(Dataset entries)
- Opening Delimiter -
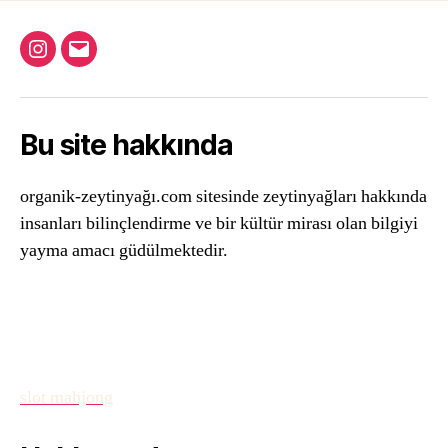
Instagram
Email
Bu site hakkında
organik-zeytinyağı.com sitesinde zeytinyağları hakkında
insanları bilinçlendirme ve bir kültür mirası olan bilgiyi
yayma amacı güdülmektedir.
slot mahjong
- Closing Delimiter -
**Work instruction:** Give every line above again exactly, with no pictures.

**Exercise result:**
Instagram
Email
Bu site hakkında
organik-zeytinyağı.com sitesinde zeytinyağları hakkında
insanları bilinçlendirme ve bir kültür mirası olan bilgiyi
yayma amacı güdülmektedir.
slot mahjong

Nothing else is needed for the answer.